# Wellington Data Analysis

_Author_: Darshan Mehta

The purpose of this notebook is to perform an investigatory analysis of the Wellington Dataset ([link](http://lila.science/datasets/wellingtoncameratraps)) CSV metadata file (present [here](https://lilablobssc.blob.core.windows.net/wellingtoncameratraps/wellington_camera_traps.csv.zip)) to identify, understand and possibly modify the information present in the file.

In [1]:
import os

import numpy as np
import pandas as pd

In [2]:
# Read the file
file_path = os.path.join(os.getcwd(), '..', 'data', 'wellington_camera_traps.csv')

raw_data = pd.read_csv(file_path)

In [3]:
# Print some demo top rows
raw_data.head()

Unnamed: 0,sequence,image_sequence,file,label,site,date,camera
0,2,image1,290716114012001a1116.jpg,BIRD,001a,7/29/2016 11:40,111
1,12,image1,100816090812001a1111.jpg,BIRD,001a,8/10/2016 9:08,111
2,17,image1,180516121622001a1602.jpg,BIRD,001a,5/18/2016 12:16,160
3,18,image1,260416120224001a1601.jpg,BIRD,001a,4/26/2016 12:02,160
4,20,image1,160516023810001a1606.jpg,CAT,001a,5/16/2016 2:38,160


The dataset webpage says that there are 270,450 images from 187 camera locations in the dataset. Each of the 90,150 sequences contain 3 images taken as part of the burst imagery. Each sequence is classified into 15 animal categories, empty, and unclassifiable. Approximately 17% of images are labeled as empty. Let us verify this dataset to make sure we are not missing any part of it.

In [4]:
print("There are", len(raw_data), "images in the dataset.")
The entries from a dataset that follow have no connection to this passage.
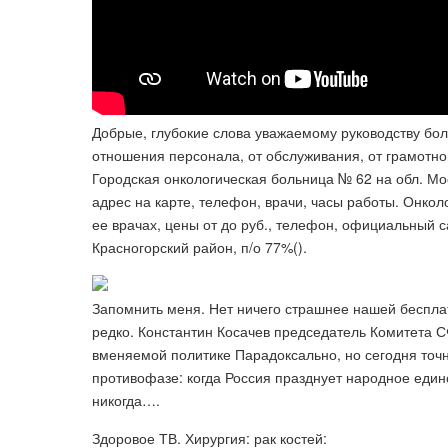
Добрые, глубокие слова уважаемому руководству боль
отношения персонала, от обслуживания, от грамотно
Городская онкологическая больница № 62 на обл. Мо
адрес на карте, телефон, врачи, часы работы. Онкол
ее врачах, цены от до руб., телефон, официальный са
Красногорский район, п/о 77%().
Запомнить меня. Нет ничего страшнее нашей беспл
редко. Константин Косачев председатель Комитета 
вменяемой политике Парадоксально, но сегодня точн
противофазе: когда Россия празднует народное един
никогда….
Здоровое ТВ. Хирургия: рак костей: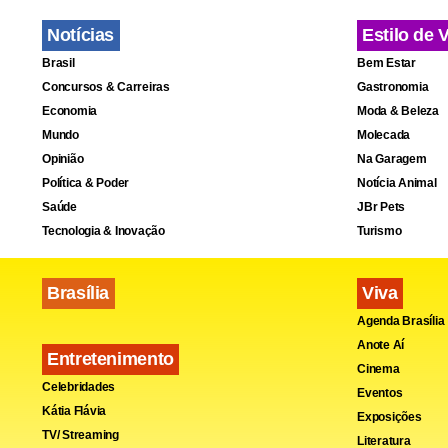
Notícias
Estilo de 
Brasil
Bem Estar
Concursos & Carreiras
Gastronomia
Economia
Moda & Beleza
Mundo
Molecada
“Vai haver 
Opinião
Na Garagem
poderia acon
Política & Poder
Notícia Animal
Saúde
JBr Pets
O ponto mai
Tecnologia & Inovação
Turismo
dirigente f
Brasília
Viva
CBF
para ba
Agenda Brasília
internaciona
Anote Aí
Entretenimento
seguem crité
Cinema
Celebridades
Eventos
Kátia Flávia
Exposições
Mesmo assim
TV/ Streaming
Literatura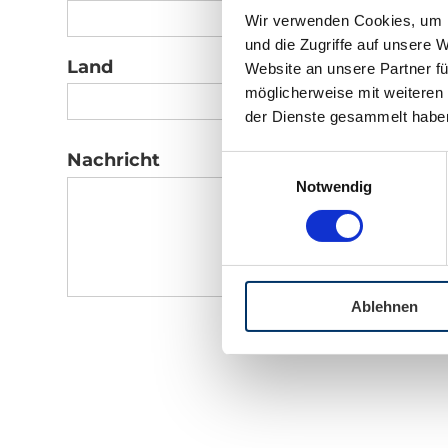
Wir verwenden Cookies, um I
und die Zugriffe auf unsere 
Land
Website an unsere Partner fü
möglicherweise mit weiteren
der Dienste gesammelt habe
Nachricht
Einwilligungsauswahl
Notwendig
Ablehnen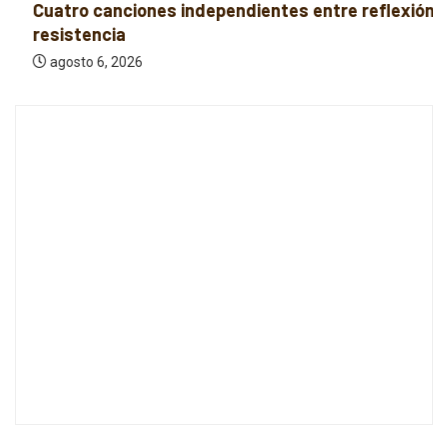
Cuatro canciones independientes entre reflexión y
resistencia
agosto 6, 2026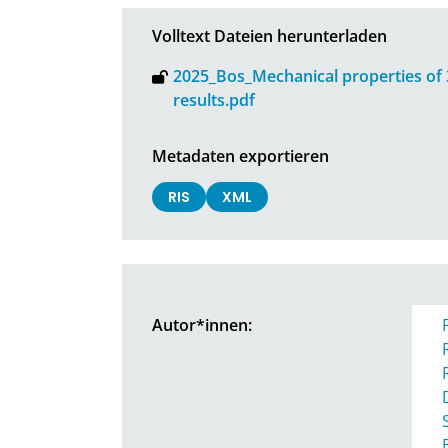
Volltext Dateien herunterladen
2025_Bos_Mechanical properties of
results.pdf
Metadaten exportieren
RIS
XML
Autor*innen: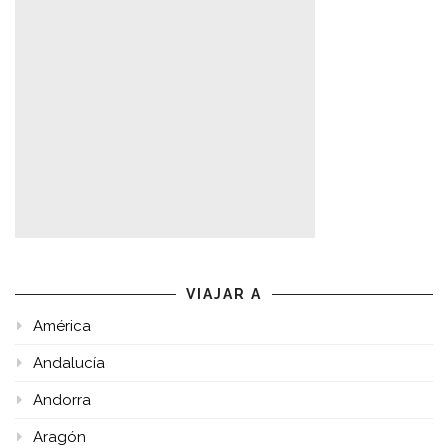
VIAJAR A
América
Andalucía
Andorra
Aragón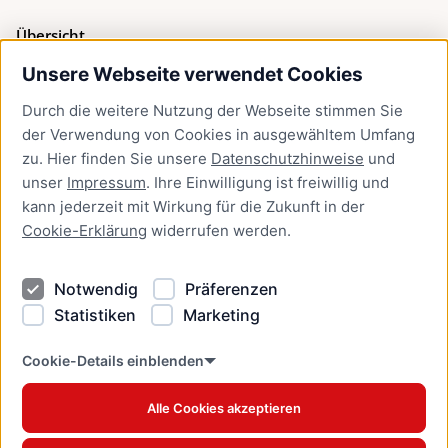
Übersicht
Unsere Webseite verwendet Cookies
Bürgerservice
Durch die weitere Nutzung der Webseite stimmen Sie
Presse
der Verwendung von Cookies in ausgewähltem Umfang
Newsletter Lübeck:kompakt
zu. Hier finden Sie unsere
Datenschutzhinweise
und
unser
Impressum
. Ihre Einwilligung ist freiwillig und
Kontakt
kann jederzeit mit Wirkung für die Zukunft in der
Cookie-Erklärung
widerrufen werden.
Kontakt
Impressum
Notwendig
Präferenzen
Datenschutzhinweise
Statistiken
Marketing
Barrierefreiheit
Cookie Erklärung
Cookie-Details einblenden
Alle Cookies akzeptieren
Offizielles Stadtportal © 2026
www.luebeck.de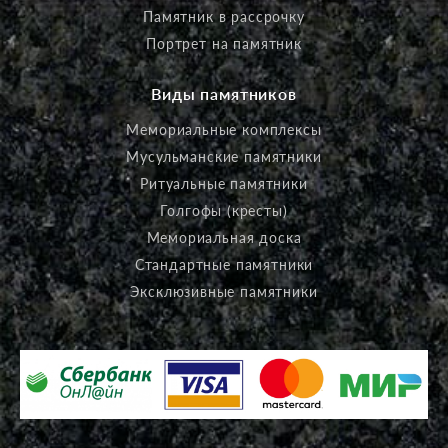
Памятник в рассрочку
Портрет на памятник
Виды памятников
Мемориальные комплексы
Мусульманские памятники
Ритуальные памятники
Голгофы (кресты)
Мемориальная доска
Стандартные памятники
Эксклюзивные памятники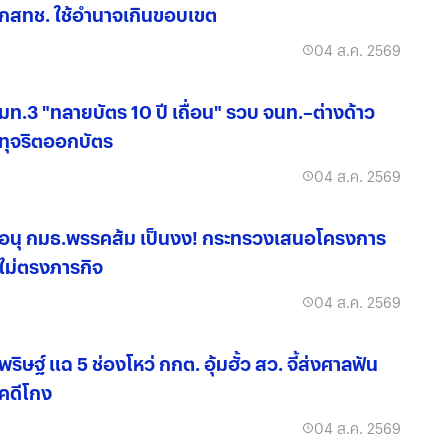
กสทช. ใช้อำนาจเกินขอบเขต
04 ส.ค. 2569
มท.3 "ทลายบัตร 10 ปี เถื่อน" รวบ จนท.–ต่างด้าว
ทุจริตออกบัตร
04 ส.ค. 2569
อนุ กมธ.พรรคส้ม เป็นงง! กระทรวงเสนอโครงการ
ไม่ตรงภารกิจ
04 ส.ค. 2569
พริษฐ์ แฉ 5 ช่องโหว่ กกต. อุ้มฮั้ว สว. จี้ส่งศาลฟัน
คดีโกง
04 ส.ค. 2569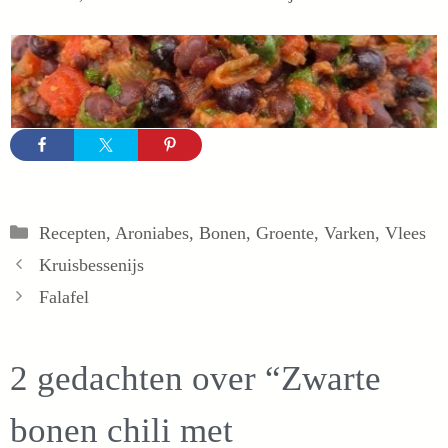
Categorieën
Recepten
,
Aroniabes
,
Bonen
,
Groente
,
Varken
,
Vlees
Kruisbessenijs
Falafel
2 gedachten over “Zwarte
bonen chili met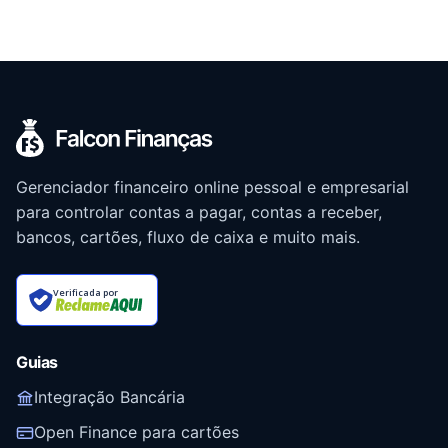
Gerenciador financeiro online pessoal e empresarial
para controlar contas a pagar, contas a receber,
bancos, cartões, fluxo de caixa e muito mais.
Verificada por
Guias
Integração Bancária
Open Finance para cartões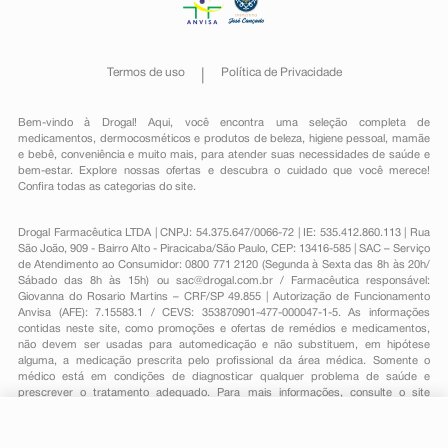
Termos de uso
Política de Privacidade
Bem-vindo à Drogal! Aqui, você encontra uma seleção completa de
medicamentos
,
dermocosméticos e produtos de beleza
,
higiene pessoal
,
mamãe
e bebê
,
conveniência
e muito mais, para atender suas necessidades de saúde e
bem-estar. Explore nossas ofertas e descubra o cuidado que você merece!
Confira todas as categorias do site.
Drogal Farmacêutica LTDA | CNPJ: 54.375.647/0066-72 | IE: 535.412.860.113 | Rua
São João, 909 - Bairro Alto - Piracicaba/São Paulo, CEP: 13416-585 | SAC – Serviço
de Atendimento ao Consumidor: 0800 771 2120 (Segunda à Sexta das 8h às 20h/
Sábado das 8h às 15h) ou
sac@drogal.com.br
/ Farmacêutica responsável:
Giovanna do Rosario Martins – CRF/SP 49.855 | Autorização de Funcionamento
Anvisa (AFE): 7.15583.1 / CEVS: 353870901-477-000047-1-5. As informações
contidas neste site, como promoções e ofertas de remédios e medicamentos,
não devem ser usadas para automedicação e não substituem, em hipótese
alguma, a medicação prescrita pelo profissional da área médica. Somente o
médico está em condições de diagnosticar qualquer problema de saúde e
prescrever o tratamento adequado. Para mais informações, consulte o site
Anvisa. As fotos contidas em nosso site são meramente ilustrativas. Promoções e
preços são válidos apenas para compras on-line, caso haja disponibilidade e
estão sujeitos a alterações no decorrer do dia. Todos os direitos reservados.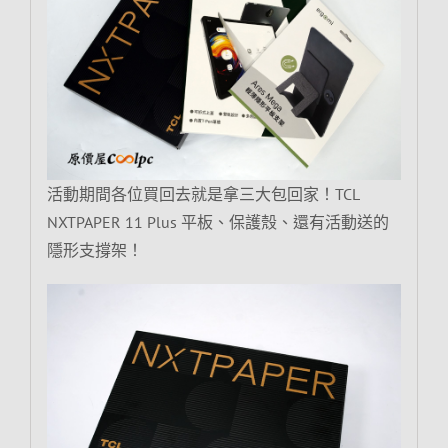
活動期間各位買回去就是拿三大包回家！TCL
NXTPAPER 11 Plus 平板、保護殼、還有活動送的
隱形支撐架！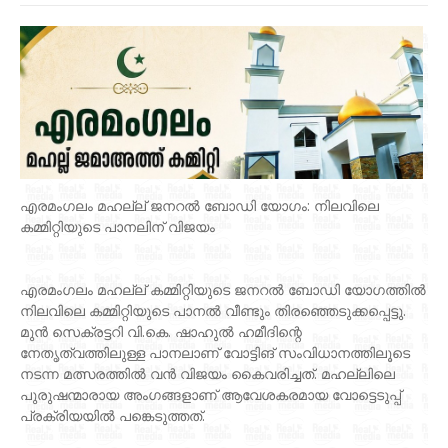
എരമംഗലം മഹല്ല് ജനറൽ ബോഡി യോഗം: നിലവിലെ
കമ്മിറ്റിയുടെ പാനലിന് വിജയം
എരമംഗലം മഹല്ല് കമ്മിറ്റിയുടെ ജനറൽ ബോഡി യോഗത്തിൽ
നിലവിലെ കമ്മിറ്റിയുടെ പാനൽ വീണ്ടും തിരഞ്ഞെടുക്കപ്പെട്ടു.
മുൻ സെക്രട്ടറി വി.കെ. ഷാഹുൽ ഹമീദിന്റെ
നേതൃത്വത്തിലുള്ള പാനലാണ് വോട്ടിങ് സംവിധാനത്തിലൂടെ
നടന്ന മത്സരത്തിൽ വൻ വിജയം കൈവരിച്ചത്. മഹല്ലിലെ
പുരുഷന്മാരായ അംഗങ്ങളാണ് ആവേശകരമായ വോട്ടെടുപ്പ്
പ്രക്രിയയിൽ പങ്കെടുത്തത്.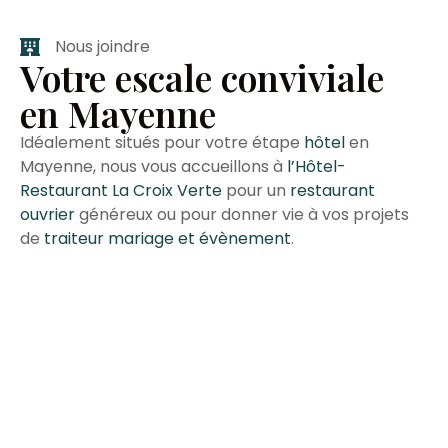
Nous joindre
Votre escale conviviale
en Mayenne
Idéalement situés pour votre étape
hôtel
en
Mayenne, nous vous accueillons à
l’Hôtel-
Restaurant La Croix Verte
pour un
restaurant
ouvrier
généreux ou pour donner vie à vos projets
de
traiteur mariage et évènement
.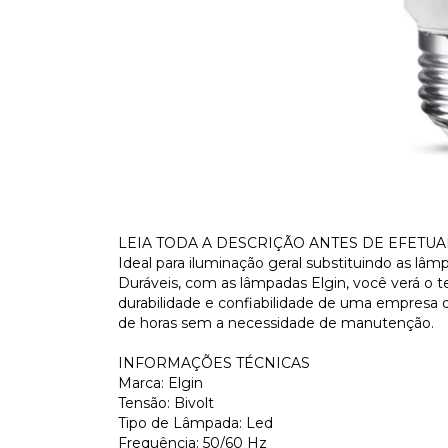
LEIA TODA A DESCRIÇÃO ANTES DE EFETU
Ideal para iluminação geral substituindo as lâ
Duráveis, com as lâmpadas Elgin, você verá o
durabilidade e confiabilidade de uma empresa 
de horas sem a necessidade de manutenção.
INFORMAÇÕES TÉCNICAS
Marca: Elgin
Tensão: Bivolt
Tipo de Lâmpada: Led
Frequência: 50/60 Hz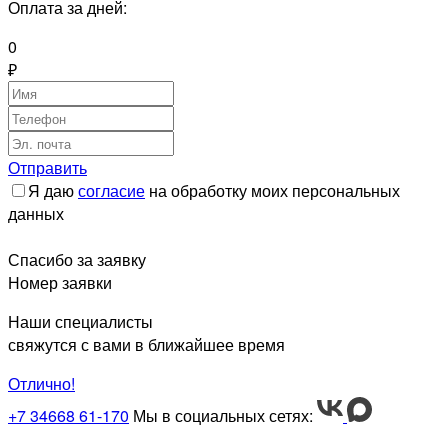
Оплата за
дней:
0
₽
Отправить
Я даю
согласие
на обработку моих персональных
данных
Спасибо за заявку
Номер заявки
Наши специалисты
свяжутся с вами в ближайшее время
Отлично!
+7 34668 61-170
Мы в социальных сетях: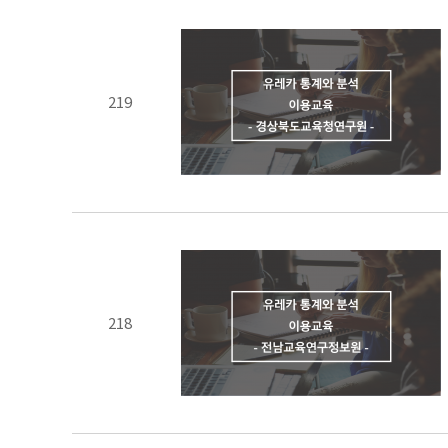
219
218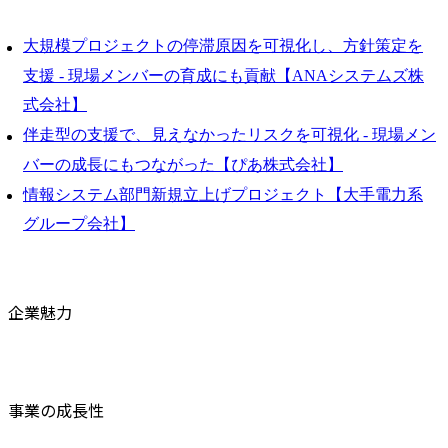
大規模プロジェクトの停滞原因を可視化し、方針策定を
支援 - 現場メンバーの育成にも貢献【ANAシステムズ株
式会社】
伴走型の支援で、見えなかったリスクを可視化 - 現場メン
バーの成長にもつながった【ぴあ株式会社】
情報システム部門新規立上げプロジェクト【大手電力系
グループ会社】
企業魅力
事業の成長性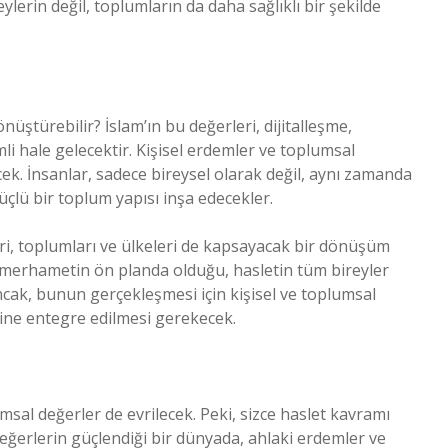
eylerin değil, toplumların da daha sağlıklı bir şekilde
nüştürebilir? İslam’ın bu değerleri, dijitalleşme,
i hale gelecektir. Kişisel erdemler ve toplumsal
cek. İnsanlar, sadece bireysel olarak değil, aynı zamanda
çlü bir toplum yapısı inşa edecekler.
eri, toplumları ve ülkeleri de kapsayacak bir dönüşüm
ve merhametin ön planda olduğu, hasletin tüm bireyler
ncak, bunun gerçekleşmesi için kişisel ve toplumsal
mine entegre edilmesi gerekecek.
msal değerler de evrilecek. Peki, sizce haslet kavramı
eğerlerin güçlendiği bir dünyada, ahlaki erdemler ve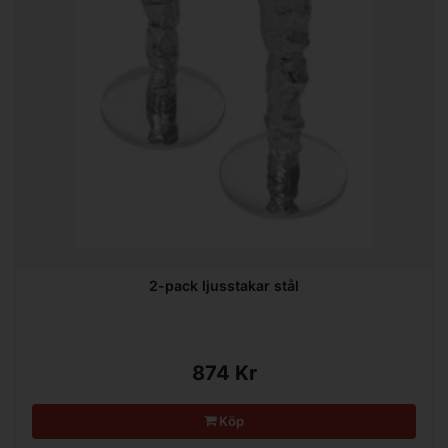
2-pack ljusstakar stål
874 Kr
Köp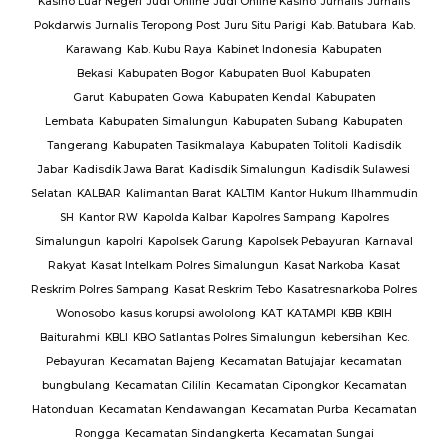
Kasino Luar Negeri
Judi Online
Judi Online Kasino
Jurnalis
Jurnalis
ang
Pokdarwis
Jurnalis Teropong Post
Juru Situ Parigi
Kab. Batubara
Kab.
rang
Karawang
Kab. Kubu Raya
Kabinet Indonesia
Kabupaten
Bekasi
Kabupaten Bogor
Kabupaten Buol
Kabupaten
gan
Garut
Kabupaten Gowa
Kabupaten Kendal
Kabupaten
g
TNI
Lembata
Kabupaten Simalungun
Kabupaten Subang
Kabupaten
Tangerang
Kabupaten Tasikmalaya
Kabupaten Tolitoli
Kadisdik
ijab
Jabar
Kadisdik Jawa Barat
Kadisdik Simalungun
Kadisdik Sulawesi
us
Selatan
KALBAR
Kalimantan Barat
KALTIM
Kantor Hukum Ilhammudin
ng
SH
Kantor RW
Kapolda Kalbar
Kapolres Sampang
Kapolres
Simalungun
kapolri
Kapolsek Garung
Kapolsek Pebayuran
Karnaval
an
Rakyat
Kasat Intelkam Polres Simalungun
Kasat Narkoba
Kasat
Reskrim Polres Sampang
Kasat Reskrim Tebo
Kasatresnarkoba Polres
uk
Wonosobo
kasus korupsi awololong
KAT
KATAMPI
KBB
KBIH
Baiturahmi
KBLI
KBO Satlantas Polres Simalungun
kebersihan
Kec.
Pebayuran
Kecamatan Bajeng
Kecamatan Batujajar
kecamatan
bungbulang
Kecamatan Cililin
Kecamatan Cipongkor
Kecamatan
Hatonduan
Kecamatan Kendawangan
Kecamatan Purba
Kecamatan
Rongga
Kecamatan Sindangkerta
Kecamatan Sungai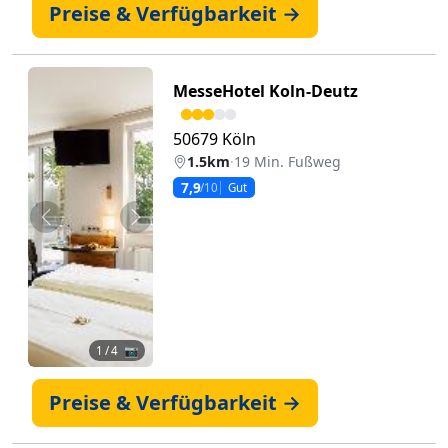
Preise & Verfügbarkeit →
MesseHotel Koln-Deutz
50679 Köln
1.5km
·
19 Min. Fußweg
7,9
/10
Gut
Zurück
Weiter
1
/ 4 📷
Preise & Verfügbarkeit →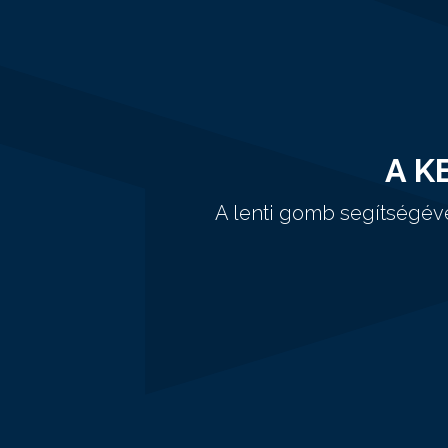
A K
A lenti gomb segítségév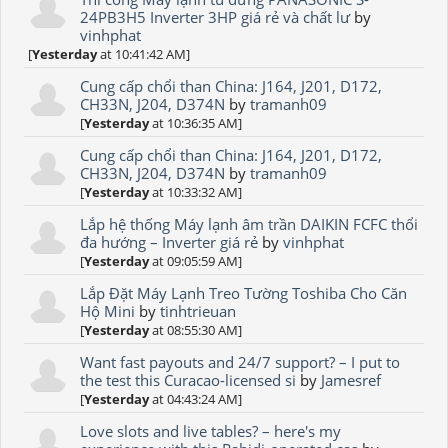
24PB3H5 Inverter 3HP giá rẻ và chất lư
by
vinhphat
[
Yesterday
at 10:41:42 AM]
Cung cấp chổi than China: J164, J201, D172,
CH33N, J204, D374N
by
tramanh09
[
Yesterday
at 10:36:35 AM]
Cung cấp chổi than China: J164, J201, D172,
CH33N, J204, D374N
by
tramanh09
[
Yesterday
at 10:33:32 AM]
Lắp hệ thống Máy lạnh âm trần DAIKIN FCFC thổi
đa hướng – Inverter giá rẻ
by
vinhphat
[
Yesterday
at 09:05:59 AM]
Lắp Đặt Máy Lạnh Treo Tường Toshiba Cho Căn
Hộ Mini
by
tinhtrieuan
[
Yesterday
at 08:55:30 AM]
Want fast payouts and 24/7 support? – I put to
the test this Curacao-licensed si
by
Jamesref
[
Yesterday
at 04:43:24 AM]
Love slots and live tables? – here's my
There are 270450 images in the dataset.


In [9]:
print("There are", len(raw_data.camera.unique()), "unique camera locations in the dataset.")

There are 129 unique camera locations in the dataset.


Hmmm... $\large{🐟}$. I'm not sure how useful it is to have the right camera locations for our problem statement right now, but it is good that we have found and documented the issue so that we can trace back if we face a problem in the future.

In [15]:
print("There are", len(raw_data.label.unique()), "unique labels in the dataset.")

There are 17 unique labels in the dataset.


In [10]:
print("There are", len(raw_data.sequence.unique()), "unique sequences in the dataset.")

There are 90478 unique sequences in the dataset.


Hmmmm.. extra $\huge{🐟}$. This means that not every sequence has 3 images. Let's see what are we facing here. 

In [14]:
unique_image_counts = raw_data.groupby('sequence')["image_sequence"].transform("count").unique()
print("There various unique counts of images in sequences are:", unique_image_counts)

There various unique counts of images in sequences are: [3 2 1]


Interesting $\large{🤔}$. Let's dive deeper to see what kind of sequences these are that don't have 3 images.